I went in late for the ward round in Chorley this morning at about 1030am and the patients were shifted to a brand new ward and it took me some time to figure out where the new ward is. So finally i was in the ward and trying to catch up from the ward round as i have not been into the ward for 2 weeks. Then the crash alarmed just rang and i didnt know that was the carsh alarm... (How stupid am i....) But i could figure out something wrong happened as the staffs including all the doctors ran towards one of the pateint. Then i tried to have a look but unfortunately the nurses responded quickly by pulling up the screen. I just stood there and didnt know what should i do... ( i think i look stupid that time...)
Because we were all in the new ward, the doctors were looking for gloves and the crash trolley. One of the nurse brought in the Obs monitor. The nurse then pushed out the wheel chair that had a bowl that was conveneint enough for immobile patient to pass motion. And on that wheel chair i could see stain of melaena (blood mixing with stool)... Oh dear, the patient has got some sort of GI bleed... I tried to peep in through the curtain, then i could see the patient lying on the floor with pool of melaena that dirty the floor and her clothes. I could hear the doctor said that she wasnt arrested but she was collapse after opening her bowel. (probably due to vasovagal response plus acute blood loss.)
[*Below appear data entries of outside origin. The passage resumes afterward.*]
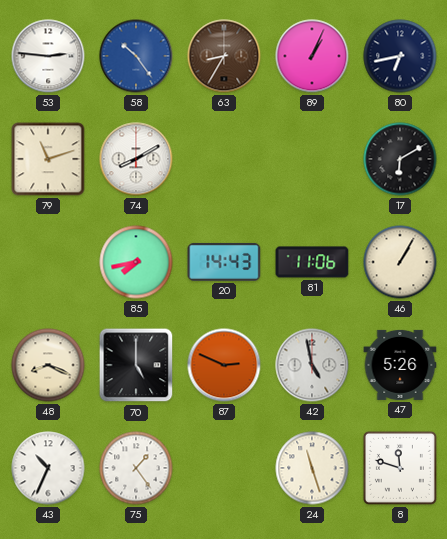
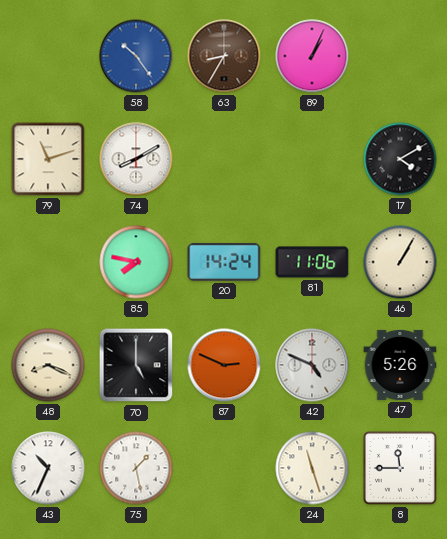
53: 2:46 -> none
80: 6:43 -> none
17: 6:10 -> 4:10
85: 7:43 -> 7:47
20: 14:43 -> 14:24
42: 4:58 -> 4:49
75: 1:24 -> 1:28
8: 11:48 -> 11:45
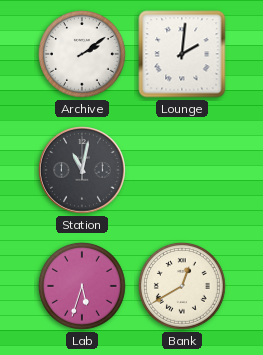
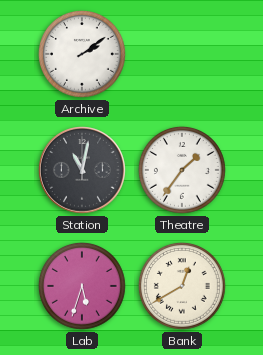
Lounge: 2:01 -> none
Theatre: none -> 1:36
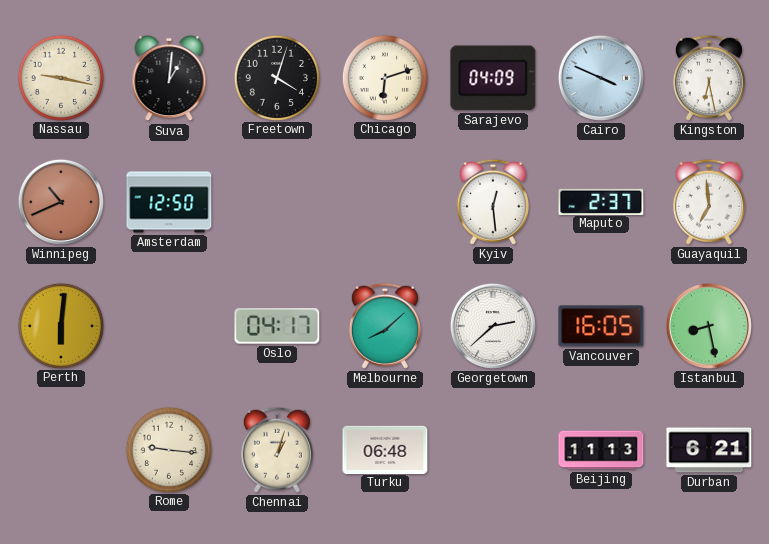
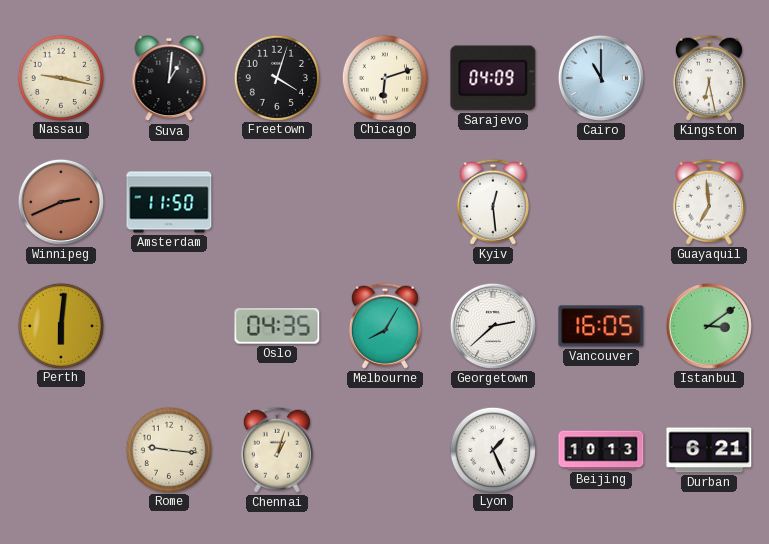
Cairo: 3:49 -> 11:00
Winnipeg: 10:41 -> 2:41
Amsterdam: 12:50 -> 11:50
Maputo: 2:37 -> none
Oslo: 04:17 -> 04:35
Melbourne: 8:08 -> 8:05
Istanbul: 8:28 -> 3:09
Turku: 06:48 -> none
Lyon: none -> 1:26
Beijing: 11:13 -> 10:13
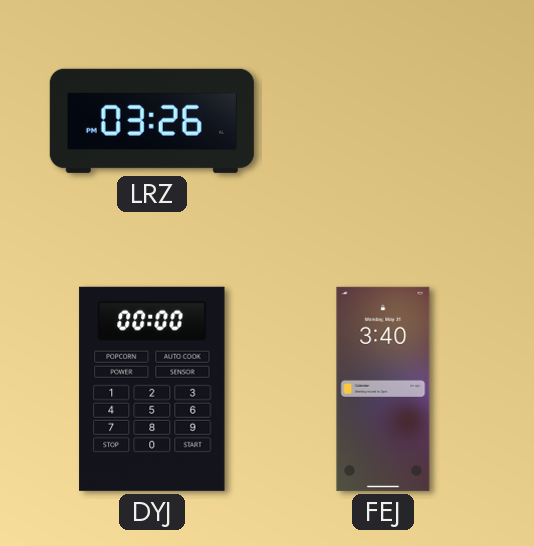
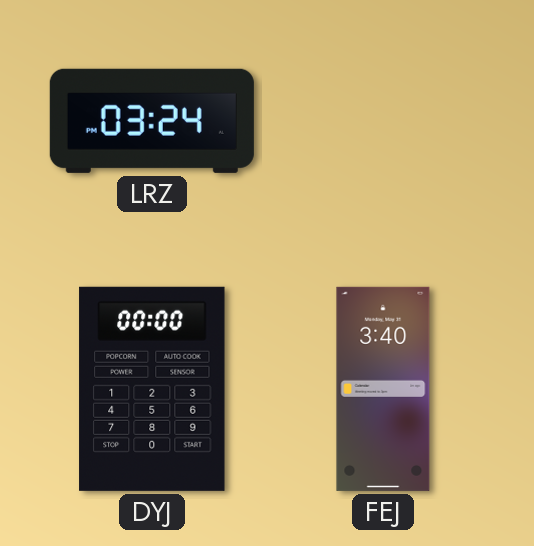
LRZ: 03:26 -> 03:24
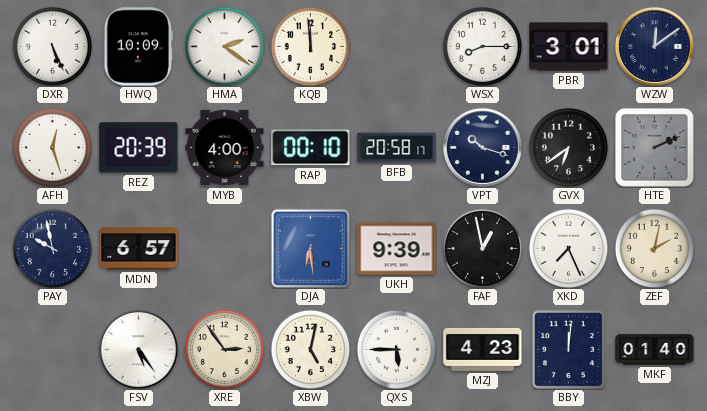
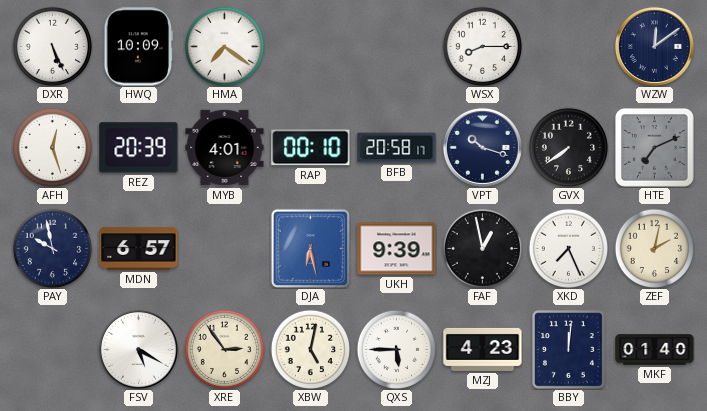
HMA: 2:21 -> 7:21
KQB: 11:59 -> none
PBR: 3:01 -> none
MYB: 4:00 -> 4:01
GVX: 6:39 -> 7:39
HTE: 2:11 -> 7:11
DJA: 6:29 -> 6:28
FSV: 5:24 -> 5:20
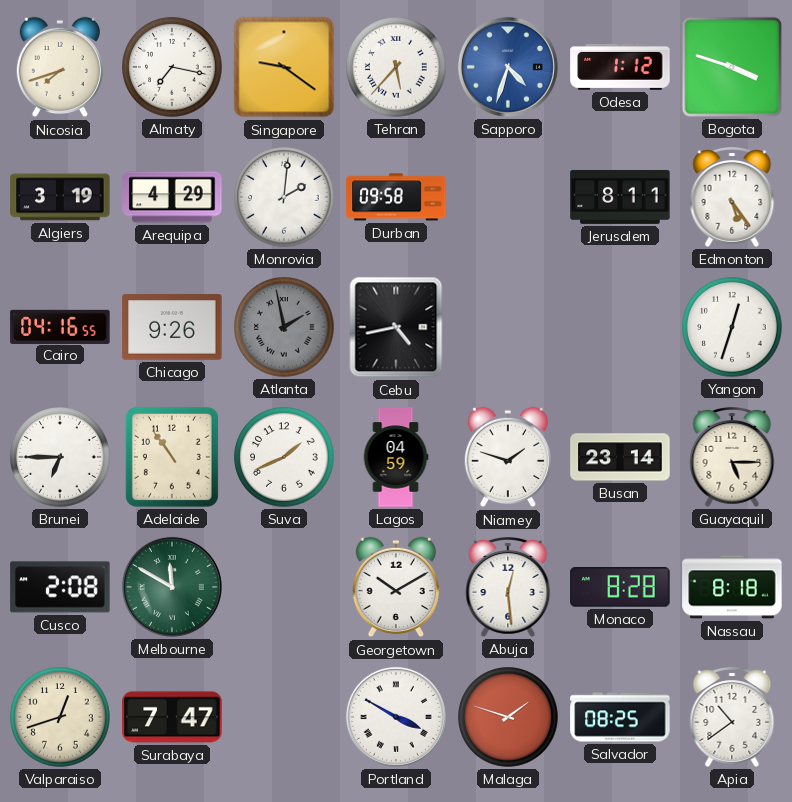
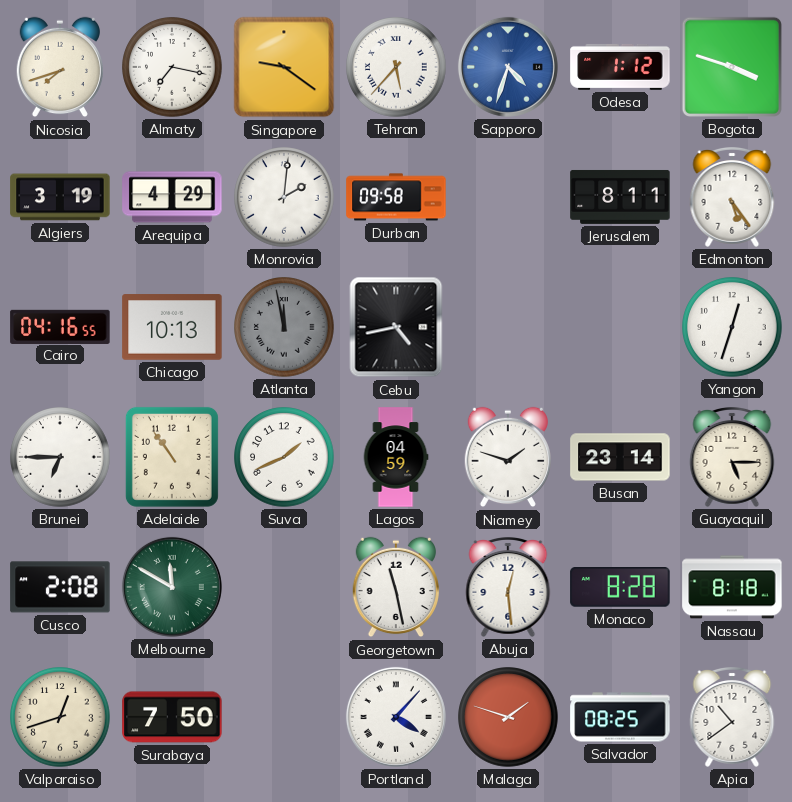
Chicago: 9:26 -> 10:13
Atlanta: 1:58 -> 11:58
Georgetown: 10:10 -> 11:28
Surabaya: 7:47 -> 7:50
Portland: 3:50 -> 4:07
Matt and Ross were with me that time, Matt went to get gloves, Ross went to look for the patients notes, and me stupidly standing there, couldnt do anything... So my Reg asked the nurse to get some fluids for resuscitation . After stabilising the patient, he went to arrange an urgent endoscopy. Then my SHO was there to trying to get the patients up and examine her again to make sure she's had not injured herself from falling just now. The FY1 was taking her blood and now i finally have some role in the whole picture... I helped the FY1 to send the blood to the lab( the blood was taken at 1130am and came back with the result of Hb 6.1)
So... we tried to check the history of the pateint. She initially came in with falls and developed episode of ? haemoptysis ?hematemesis last saturday. (But considering she had melaene, she could have had hemetemesis) But no history of taking NSAIDs which put her at risk of develping GI bleed. She already had 2 units of blood transfused that time. So we followed her through to the endoscopy unit. Upon endoscopy, 2ulcers were found that are actively bleeding. The surgeon who conducted the endoscopy injected 6ml of Adr to try to constrict the vessels and reduce the bleeding, and applied clips twice to stop the bleeding. He managed to stop the bleeding of one of the ulcer and slow down the bleeding from another ulcer. In short, the patient's still bleeding. He said that the patient would need surgical intervention as there wasnt much could be done endoscopically. A gastroenterologist came in to review her and agreed with the surgeon but.... considering that patient is 80 year old and she has pulmonary fibrosis... So she might be at some risk for anaesthtics.
Now the issue is to refer her to Preston (which has better ITU care considering that the patient might need it after surgery) or do the surgery in Chorley (as she might not be fit for transferring). After viewing the pros and cons, discussing with the surgeon and anaethetist, the decision was... Refer the pateint to Preston for emergency surgery. Meanwhile, IV omeprazole was prescried for her since she has got 2 big ulcers. So the paramedics came up and Matt and I decided to follow the pateint through and hopefully we could go into the theatre and see how would the surgery be carried out. Matt spoke to the paramedics and we actually went onto the ambulance with this patient. Matt was carrying the blood box (at this time, i think the patient is transfusing her 4th unit of blood) and i was holding my notes and we set off from Chorley to Preston. When i was in the ambulance, i felt that i was one of the movie star in some show...rescuing patient in something goes wrong on the ambulance... hahaha... in fact, i did nothing. coz the patient was stable and alert and she looked quite well..
It only took us 10min to reach the hospital, (normally the shuttle takes 20min) we reached at 3pm. The pateint was sent to SAU and we waited with her for the surgeon and anaesthetist to come and review her. And after all the hassles, the patient was finally sent to the theatre at 5pm. And the surgeon open up her duodenum and showed us the ulcers. The bleeding was stopped already by that time. They stitched up the ulcers to prevent recurrent bleeding. And by that time, it was already 630pm. And we didnt have any lunch yet, we asked to go off and i was just very excited that i could have such a precious experience. Thanks to Matt!!!
So i will probably drop by to ITU tommorrow to find out how the patient do post-operatively. But this is it... Melaena, once you see it, you'll never forget!!!